Stored data START
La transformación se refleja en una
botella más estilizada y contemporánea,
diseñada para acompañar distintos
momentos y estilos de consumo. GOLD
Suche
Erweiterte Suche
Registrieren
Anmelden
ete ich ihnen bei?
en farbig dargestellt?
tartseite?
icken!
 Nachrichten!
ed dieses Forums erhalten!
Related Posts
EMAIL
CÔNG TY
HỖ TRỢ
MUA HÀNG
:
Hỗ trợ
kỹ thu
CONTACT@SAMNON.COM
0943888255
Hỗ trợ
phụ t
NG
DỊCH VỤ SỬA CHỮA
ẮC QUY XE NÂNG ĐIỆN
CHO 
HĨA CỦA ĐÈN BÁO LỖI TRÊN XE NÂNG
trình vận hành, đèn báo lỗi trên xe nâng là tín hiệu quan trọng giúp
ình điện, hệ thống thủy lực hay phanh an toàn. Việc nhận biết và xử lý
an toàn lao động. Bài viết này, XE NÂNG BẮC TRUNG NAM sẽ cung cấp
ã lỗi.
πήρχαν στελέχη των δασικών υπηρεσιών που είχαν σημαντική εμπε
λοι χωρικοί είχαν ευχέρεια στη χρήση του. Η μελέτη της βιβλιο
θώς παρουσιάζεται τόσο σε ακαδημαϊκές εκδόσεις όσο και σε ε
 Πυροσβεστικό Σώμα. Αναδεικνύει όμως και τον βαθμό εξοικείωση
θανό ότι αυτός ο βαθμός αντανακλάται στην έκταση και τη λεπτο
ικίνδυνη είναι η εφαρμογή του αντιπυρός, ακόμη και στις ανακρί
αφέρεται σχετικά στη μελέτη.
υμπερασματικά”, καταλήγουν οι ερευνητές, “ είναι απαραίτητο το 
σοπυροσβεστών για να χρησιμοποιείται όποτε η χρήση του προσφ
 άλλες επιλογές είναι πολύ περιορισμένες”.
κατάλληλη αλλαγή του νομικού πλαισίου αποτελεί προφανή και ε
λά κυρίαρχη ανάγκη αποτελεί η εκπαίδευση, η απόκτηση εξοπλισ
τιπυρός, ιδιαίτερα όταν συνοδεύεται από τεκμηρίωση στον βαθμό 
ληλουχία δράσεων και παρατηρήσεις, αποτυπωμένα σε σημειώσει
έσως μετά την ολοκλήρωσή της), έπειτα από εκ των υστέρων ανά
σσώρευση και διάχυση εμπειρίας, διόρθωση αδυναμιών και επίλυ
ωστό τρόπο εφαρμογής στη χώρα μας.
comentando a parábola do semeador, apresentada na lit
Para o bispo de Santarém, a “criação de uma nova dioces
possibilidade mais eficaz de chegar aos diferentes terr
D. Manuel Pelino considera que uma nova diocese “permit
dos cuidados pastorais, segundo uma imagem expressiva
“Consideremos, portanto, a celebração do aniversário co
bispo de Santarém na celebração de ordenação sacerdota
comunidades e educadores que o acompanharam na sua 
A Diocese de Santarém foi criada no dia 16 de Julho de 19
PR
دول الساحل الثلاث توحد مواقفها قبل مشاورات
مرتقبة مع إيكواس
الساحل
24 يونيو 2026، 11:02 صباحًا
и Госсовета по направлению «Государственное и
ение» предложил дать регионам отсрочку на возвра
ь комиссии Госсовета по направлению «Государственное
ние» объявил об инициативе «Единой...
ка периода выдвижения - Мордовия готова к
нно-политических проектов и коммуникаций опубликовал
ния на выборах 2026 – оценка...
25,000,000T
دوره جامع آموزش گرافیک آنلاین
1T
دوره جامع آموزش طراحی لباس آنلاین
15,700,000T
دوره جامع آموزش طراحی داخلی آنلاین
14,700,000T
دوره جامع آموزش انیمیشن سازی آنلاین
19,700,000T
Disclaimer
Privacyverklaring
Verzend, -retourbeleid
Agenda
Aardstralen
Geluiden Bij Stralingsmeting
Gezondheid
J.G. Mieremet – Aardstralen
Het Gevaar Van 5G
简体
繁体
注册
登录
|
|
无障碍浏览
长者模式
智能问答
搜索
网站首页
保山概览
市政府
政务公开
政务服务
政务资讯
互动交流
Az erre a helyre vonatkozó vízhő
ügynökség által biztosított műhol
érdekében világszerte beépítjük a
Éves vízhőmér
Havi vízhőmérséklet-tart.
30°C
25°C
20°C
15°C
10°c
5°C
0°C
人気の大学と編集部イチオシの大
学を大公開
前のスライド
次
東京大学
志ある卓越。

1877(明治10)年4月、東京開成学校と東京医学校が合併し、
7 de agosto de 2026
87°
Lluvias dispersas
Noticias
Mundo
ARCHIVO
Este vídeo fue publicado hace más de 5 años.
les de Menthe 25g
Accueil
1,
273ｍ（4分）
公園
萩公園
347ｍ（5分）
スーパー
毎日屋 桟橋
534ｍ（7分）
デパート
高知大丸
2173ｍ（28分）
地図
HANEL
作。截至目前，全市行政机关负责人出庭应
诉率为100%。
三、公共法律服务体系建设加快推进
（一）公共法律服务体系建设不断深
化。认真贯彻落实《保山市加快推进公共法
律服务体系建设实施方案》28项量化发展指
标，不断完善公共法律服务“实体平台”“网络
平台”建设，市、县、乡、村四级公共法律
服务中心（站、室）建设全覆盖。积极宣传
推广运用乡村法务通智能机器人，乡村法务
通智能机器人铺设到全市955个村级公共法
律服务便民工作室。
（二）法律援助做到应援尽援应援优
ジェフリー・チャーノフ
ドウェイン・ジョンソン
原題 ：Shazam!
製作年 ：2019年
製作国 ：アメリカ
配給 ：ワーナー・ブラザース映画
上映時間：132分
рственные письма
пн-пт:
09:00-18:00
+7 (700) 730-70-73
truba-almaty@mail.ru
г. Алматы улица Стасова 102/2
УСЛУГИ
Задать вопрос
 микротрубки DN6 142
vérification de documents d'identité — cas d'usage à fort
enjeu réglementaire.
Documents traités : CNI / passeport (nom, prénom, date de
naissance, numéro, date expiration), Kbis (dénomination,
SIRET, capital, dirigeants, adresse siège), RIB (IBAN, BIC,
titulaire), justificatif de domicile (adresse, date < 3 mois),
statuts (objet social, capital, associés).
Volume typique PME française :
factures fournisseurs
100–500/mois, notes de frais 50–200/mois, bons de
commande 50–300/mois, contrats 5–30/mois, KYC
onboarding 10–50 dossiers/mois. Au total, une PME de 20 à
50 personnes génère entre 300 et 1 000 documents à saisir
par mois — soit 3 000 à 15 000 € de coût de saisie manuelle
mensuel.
Stored data END
__What you are asked to do__.
Would you give the number of lines of the data that include the string "χρήση"? Nothing else is wanted.

__Exercise result__.
2